How To Make Social Media Great Again
If you have 30 minutes, you have everything necessary to enjoy social mediaPew Research reports two-thirds of American’s think social media harms the country. There are many similar studies, all pointing to social media destroying our lives.
Social media is not inherently good or bad; it’s a tool. Like a simple hammer, Twitter or Instagram bend to the will of the user. Sure, the networks are filled with fake users and bots. But, like every tool, we have the power to wield social media based on our desires.
Here are three easy steps to make social media great again. Or, at the very least, not suck. Take 30 minutes to follow these steps, and you’re on your way to a more enjoyable social media experience.
Step 1: Turn Off Notifications
Jerry Seinfeld’s latest book, Is This Anything?, includes standup jokes from his forty-year career. Despite being written in the 80s about answering machines, Seinfeld has a joke that is 100% relevant to our social-media-obsessed culture:
It’s very important for human beings to feel that they are popular and well-liked amongst a large group of people that they have no interest in.
While we no longer rush to check the answering machine, we do drop everything when our phone lights up.
Push notifications are designed to distract and capture our attention. A research study by CleverTap revealed the average American receives 46 push notifications a day. Every single one draws our attention away from what we want (or need) to be doing.
Want to regain your time (and sanity)? Turn off notifications from every social media app.
You don’t need to know the instant someone tweets or when someone you may know is on Instagram. Turn off the notifications either in the apps themselves or in your phone settings and stop being bombarded.
Step 2: Cleanse Your Feed
Returning to the tool analogy, a hammer has no control over the user. Neither does social media. Yes, the algorithms arrange what content you see, but you have complete control over which accounts you follow.
M.G. Siegler recently discovered the key to a much more enjoyable Twitter experience: muting people.
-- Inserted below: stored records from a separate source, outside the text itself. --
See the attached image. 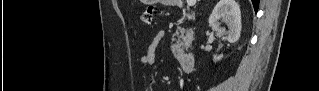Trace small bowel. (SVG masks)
<instances>
[{
  "label": "small bowel",
  "mask_w": 319,
  "mask_h": 91,
  "mask_svg": "<svg viewBox=\"0 0 319 91\" xmlns=\"http://www.w3.org/2000/svg\"><path fill=\"white\" fill-rule=\"evenodd\" d=\"M161 39H162V36L160 34H156L152 38L151 42L146 47L144 54L140 58V63L142 65H150L154 63L156 51Z\"/></svg>",
  "instance_id": "obj_1"
}]
</instances>
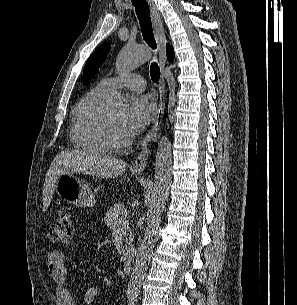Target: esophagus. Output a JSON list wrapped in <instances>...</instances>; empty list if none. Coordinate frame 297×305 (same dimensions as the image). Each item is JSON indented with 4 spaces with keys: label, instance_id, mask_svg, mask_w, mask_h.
Returning a JSON list of instances; mask_svg holds the SVG:
<instances>
[{
    "label": "esophagus",
    "instance_id": "obj_1",
    "mask_svg": "<svg viewBox=\"0 0 297 305\" xmlns=\"http://www.w3.org/2000/svg\"><path fill=\"white\" fill-rule=\"evenodd\" d=\"M151 17L153 21L155 38L159 51V65L162 71L161 79L159 82V100L158 107L155 115L154 122L146 134V137L142 143V149L138 157L135 159L133 167L137 171L145 170L152 150V144L157 139V134L160 129L162 118L165 109V77H164V68L167 63L166 57V36L163 30L162 20L160 14L153 2V0H147Z\"/></svg>",
    "mask_w": 297,
    "mask_h": 305
}]
</instances>
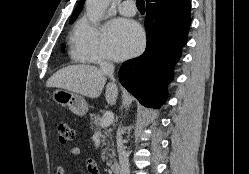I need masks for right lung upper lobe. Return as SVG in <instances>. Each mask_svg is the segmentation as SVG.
<instances>
[{"label": "right lung upper lobe", "mask_w": 249, "mask_h": 174, "mask_svg": "<svg viewBox=\"0 0 249 174\" xmlns=\"http://www.w3.org/2000/svg\"><path fill=\"white\" fill-rule=\"evenodd\" d=\"M84 1L85 0H80L77 8L74 10V12L70 18V22L75 21V19L77 18V16L79 15V13L81 12V10L83 8ZM169 1H172V0H146V6H157L160 4L167 3Z\"/></svg>", "instance_id": "obj_1"}]
</instances>
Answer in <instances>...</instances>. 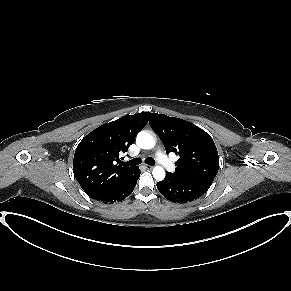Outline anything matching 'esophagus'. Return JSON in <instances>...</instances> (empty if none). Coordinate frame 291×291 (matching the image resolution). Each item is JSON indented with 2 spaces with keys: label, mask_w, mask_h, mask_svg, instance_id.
<instances>
[{
  "label": "esophagus",
  "mask_w": 291,
  "mask_h": 291,
  "mask_svg": "<svg viewBox=\"0 0 291 291\" xmlns=\"http://www.w3.org/2000/svg\"><path fill=\"white\" fill-rule=\"evenodd\" d=\"M144 167H145V169H147V170H151V169L153 168V166H151V165H144Z\"/></svg>",
  "instance_id": "1"
}]
</instances>
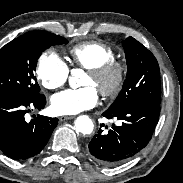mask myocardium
I'll return each mask as SVG.
<instances>
[{"label": "myocardium", "instance_id": "f54148a6", "mask_svg": "<svg viewBox=\"0 0 183 183\" xmlns=\"http://www.w3.org/2000/svg\"><path fill=\"white\" fill-rule=\"evenodd\" d=\"M88 74L98 82V91L103 97H112L119 93L125 83L127 66L122 61L114 59L88 69Z\"/></svg>", "mask_w": 183, "mask_h": 183}]
</instances>
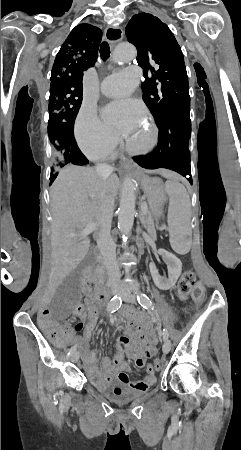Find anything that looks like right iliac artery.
I'll return each mask as SVG.
<instances>
[{"instance_id": "right-iliac-artery-1", "label": "right iliac artery", "mask_w": 241, "mask_h": 450, "mask_svg": "<svg viewBox=\"0 0 241 450\" xmlns=\"http://www.w3.org/2000/svg\"><path fill=\"white\" fill-rule=\"evenodd\" d=\"M121 304H122L121 296L116 295L108 303L107 309L109 312L113 313L120 308ZM76 349H77L76 346L71 347L68 352V355L69 356L72 355L76 351ZM60 393L62 392L60 391Z\"/></svg>"}]
</instances>
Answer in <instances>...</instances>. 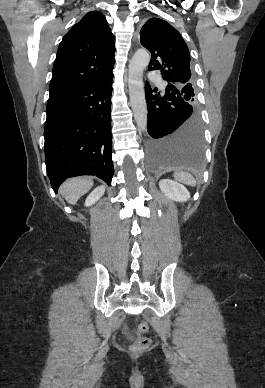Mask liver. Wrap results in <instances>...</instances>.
I'll return each mask as SVG.
<instances>
[{"instance_id": "1", "label": "liver", "mask_w": 265, "mask_h": 388, "mask_svg": "<svg viewBox=\"0 0 265 388\" xmlns=\"http://www.w3.org/2000/svg\"><path fill=\"white\" fill-rule=\"evenodd\" d=\"M92 186V178H70L60 186L59 192L68 204H76L81 196L91 190Z\"/></svg>"}]
</instances>
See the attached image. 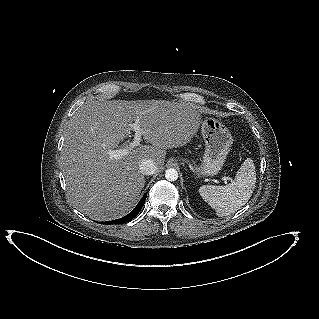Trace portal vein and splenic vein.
Returning <instances> with one entry per match:
<instances>
[{"label": "portal vein and splenic vein", "mask_w": 319, "mask_h": 319, "mask_svg": "<svg viewBox=\"0 0 319 319\" xmlns=\"http://www.w3.org/2000/svg\"><path fill=\"white\" fill-rule=\"evenodd\" d=\"M131 128L135 131L134 139L129 143V147L123 149H117L110 151V155L115 159H121L124 156H127L130 153V150L134 149L136 146H139L141 136L143 132L140 129L139 125V117H137L136 121L130 125ZM228 177H223L222 180L227 183Z\"/></svg>", "instance_id": "portal-vein-and-splenic-vein-1"}]
</instances>
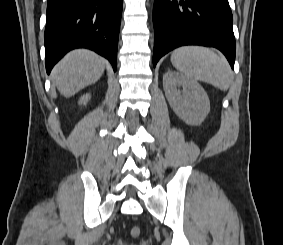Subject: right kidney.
<instances>
[{
  "mask_svg": "<svg viewBox=\"0 0 283 245\" xmlns=\"http://www.w3.org/2000/svg\"><path fill=\"white\" fill-rule=\"evenodd\" d=\"M91 96L90 94H86V95H83L80 99H79V104L80 105H86L87 102L90 100Z\"/></svg>",
  "mask_w": 283,
  "mask_h": 245,
  "instance_id": "obj_1",
  "label": "right kidney"
}]
</instances>
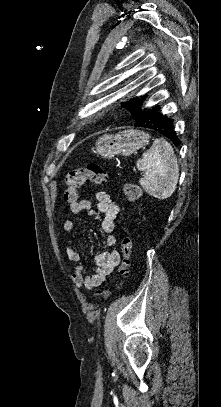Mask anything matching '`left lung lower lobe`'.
I'll return each instance as SVG.
<instances>
[{"label": "left lung lower lobe", "instance_id": "left-lung-lower-lobe-1", "mask_svg": "<svg viewBox=\"0 0 221 407\" xmlns=\"http://www.w3.org/2000/svg\"><path fill=\"white\" fill-rule=\"evenodd\" d=\"M146 96L141 98V105L135 116V126L154 129L161 133L163 136L170 139L175 145L180 144V140L176 136L173 128V119L163 116L158 105L146 106L143 105Z\"/></svg>", "mask_w": 221, "mask_h": 407}]
</instances>
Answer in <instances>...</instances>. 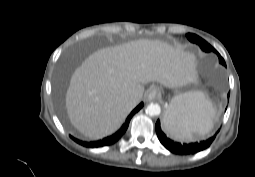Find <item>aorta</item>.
Returning a JSON list of instances; mask_svg holds the SVG:
<instances>
[{
    "label": "aorta",
    "instance_id": "762f6f07",
    "mask_svg": "<svg viewBox=\"0 0 255 177\" xmlns=\"http://www.w3.org/2000/svg\"><path fill=\"white\" fill-rule=\"evenodd\" d=\"M146 113L150 116H158L161 113V108L158 104L151 103L147 106Z\"/></svg>",
    "mask_w": 255,
    "mask_h": 177
}]
</instances>
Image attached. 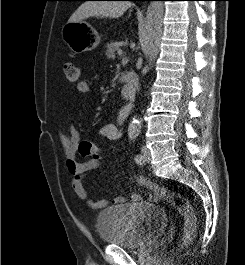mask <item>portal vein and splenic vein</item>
Wrapping results in <instances>:
<instances>
[{
    "label": "portal vein and splenic vein",
    "instance_id": "1",
    "mask_svg": "<svg viewBox=\"0 0 245 265\" xmlns=\"http://www.w3.org/2000/svg\"><path fill=\"white\" fill-rule=\"evenodd\" d=\"M117 54H118L119 56H122V54H123L122 50L119 49V50L117 51Z\"/></svg>",
    "mask_w": 245,
    "mask_h": 265
}]
</instances>
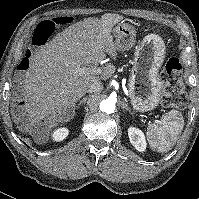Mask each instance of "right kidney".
<instances>
[{
	"label": "right kidney",
	"instance_id": "1",
	"mask_svg": "<svg viewBox=\"0 0 199 199\" xmlns=\"http://www.w3.org/2000/svg\"><path fill=\"white\" fill-rule=\"evenodd\" d=\"M68 133L69 130L67 128H59L56 129L51 136L53 141L59 142L64 140L67 137Z\"/></svg>",
	"mask_w": 199,
	"mask_h": 199
}]
</instances>
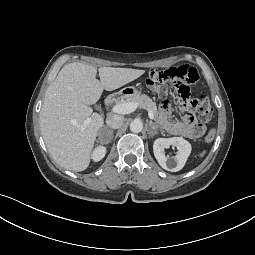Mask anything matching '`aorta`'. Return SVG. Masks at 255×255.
I'll list each match as a JSON object with an SVG mask.
<instances>
[{"label":"aorta","instance_id":"1","mask_svg":"<svg viewBox=\"0 0 255 255\" xmlns=\"http://www.w3.org/2000/svg\"><path fill=\"white\" fill-rule=\"evenodd\" d=\"M143 129V124L140 120L135 119L130 123V130L134 133H139Z\"/></svg>","mask_w":255,"mask_h":255}]
</instances>
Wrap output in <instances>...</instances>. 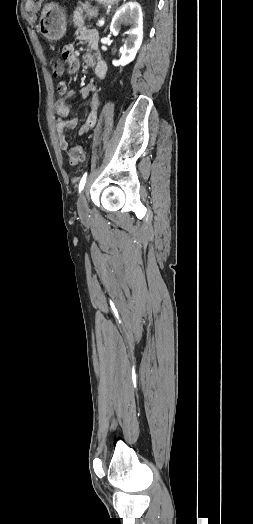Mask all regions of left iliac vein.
I'll list each match as a JSON object with an SVG mask.
<instances>
[{"label":"left iliac vein","instance_id":"4c4485c4","mask_svg":"<svg viewBox=\"0 0 253 524\" xmlns=\"http://www.w3.org/2000/svg\"><path fill=\"white\" fill-rule=\"evenodd\" d=\"M85 191H86V188L79 195L78 200H77L78 212L82 216L86 215L88 213V206H87V200H86V196H85Z\"/></svg>","mask_w":253,"mask_h":524}]
</instances>
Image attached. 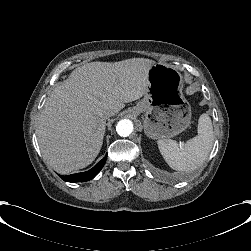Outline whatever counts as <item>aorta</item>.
Wrapping results in <instances>:
<instances>
[{"label":"aorta","mask_w":251,"mask_h":251,"mask_svg":"<svg viewBox=\"0 0 251 251\" xmlns=\"http://www.w3.org/2000/svg\"><path fill=\"white\" fill-rule=\"evenodd\" d=\"M116 130L120 136L127 137L133 131V123L128 119L120 120L117 124Z\"/></svg>","instance_id":"obj_1"}]
</instances>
Whether you mute or unfollow altogether comes down to preference. Either way, the end result is the same: a much more enjoyable feed.
I limit the accounts I follow on every platform. Twitter? 116 accounts. Instagram? 88. Medium? 54 writers and 14 publications.
Taking 30 minutes and cleanse your feed. Use the KonMari approach and drop any account that doesn’t bring you joy. Remember, unfollowing isn’t personal. There are no social media obligations. If there’s no value provided, remove that account from your feed.
Step 3: Limit Your Networks
In the 1990s, British anthropologist Robin Dunbar concluded humans can maintain a maximum of 150 stable relationships. As it became known, Dunbar’s Number asserts our brains are not capable of remembering details and specifics beyond 150 people.
While cleansing accounts you follow helps bring connections closer to Dunbar’s Number, each social network compounds the number of unique relationships your brain establishes.
While I follow 258 individuals across Twitter, Instagram, and Medium, there are a handful of overlapping accounts. This moves the number of accounts I follow closer toward Dunbar’s Number.
That said, additional social media accounts and networks compound attempts for our brains to establish relationships. While I’ve talked about the three networks I primarily use (Twitter, Instagram, and Medium), I also use Facebook, LinkedIn, and Discord daily. Each network has its own following causing my brain to try and maintain hundreds of distinct relationships.
The easiest way to make social media great again is by reducing the number of social channels you invest time using. Cut out a whole network, and that’s hundreds (thousands?) of accounts dropped from the mind. Sure, you might have the itch to know what’s being posted for a few days, but it quickly goes away.
Plus, reducing networks has the added benefit of investing in a platform and more actively engaging the people there. And, since you followed step two and cleansed your feed to those that bring value to your life, your feed should be a much more enjoyable place.
Conclusion
Few things in life are entirely under our control. We’d like to think we’re in charge everywhere, but we answer to someone else in most things. This cannot be said of how we use social media.
We are the masters of our own social networking domains. Make social media work for you, and it will no longer feel dreadful, overwhelming, or dangerous. All it takes is 30 minutes and a willingness to try something new.
What is your best tip to make social media great again?